§ **Exercise brief**
Leave out the pictures, and copy exactly the lines from the line with "How To Sell Products Effectively" through the last line of the data below.

**** Source records

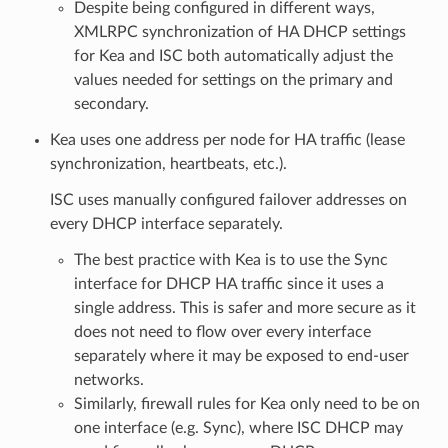
Despite being configured in different ways,
XMLRPC synchronization of HA DHCP settings
for Kea and ISC both automatically adjust the
values needed for settings on the primary and
secondary.
Kea uses one address per node for HA traffic (lease
synchronization, heartbeats, etc.).
ISC uses manually configured failover addresses on
every DHCP interface separately.
The best practice with Kea is to use the Sync
interface for DHCP HA traffic since it uses a
single address. This is safer and more secure as it
does not need to flow over every interface
separately where it may be exposed to end-user
networks.
Similarly, firewall rules for Kea only need to be on
one interface (e.g. Sync), where ISC DHCP may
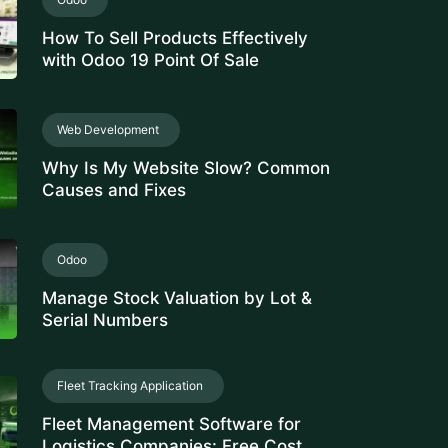
How To Sell Products Effectively
with Odoo 19 Point Of Sale
Web Development
Why Is My Website Slow? Common
Causes and Fixes
Odoo
Manage Stock Valuation by Lot &
Serial Numbers
Fleet Tracking Application
Fleet Management Software for
Logistics Companies: Free Cost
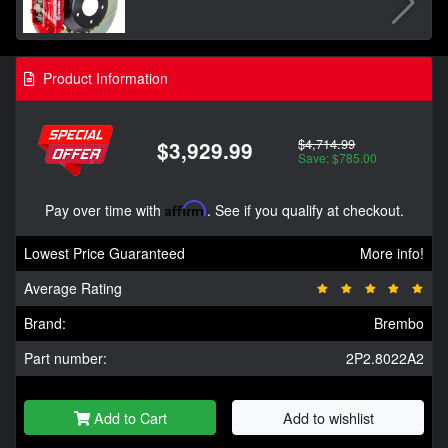
Product Information
$4,714.99
$3,929.99
Save: $785.00
Pay over time with
Affirm
. See if you qualify at checkout.
Lowest Price Guaranteed
More info!
Average Rating
Brand:
Brembo
Part number:
2P2.8022A2
Add to Cart
Add to wishlist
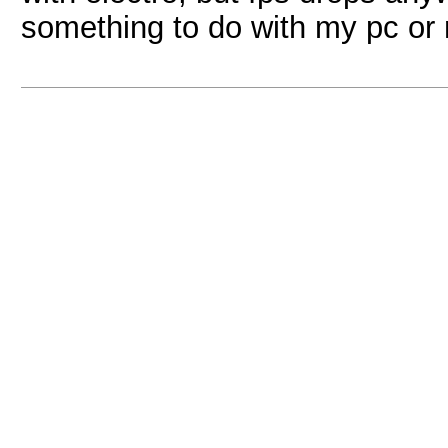
something to do with my pc or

********

§ **Response to this exercise**
How To Sell Products Effectively
with Odoo 19 Point Of Sale
Web Development
Why Is My Website Slow? Common
Causes and Fixes
Odoo
Manage Stock Valuation by Lot &
Serial Numbers
Fleet Tracking Application
Fleet Management Software for
Logistics Companies: Free Cost
Product Information
$4,714.99
$3,929.99
Save: $785.00
Pay over time with
Affirm
. See if you qualify at checkout.
Lowest Price Guaranteed
More info!
Average Rating
Brand:
Brembo
Part number:
2P2.8022A2
Add to Cart
Add to wishlist
something to do with my pc or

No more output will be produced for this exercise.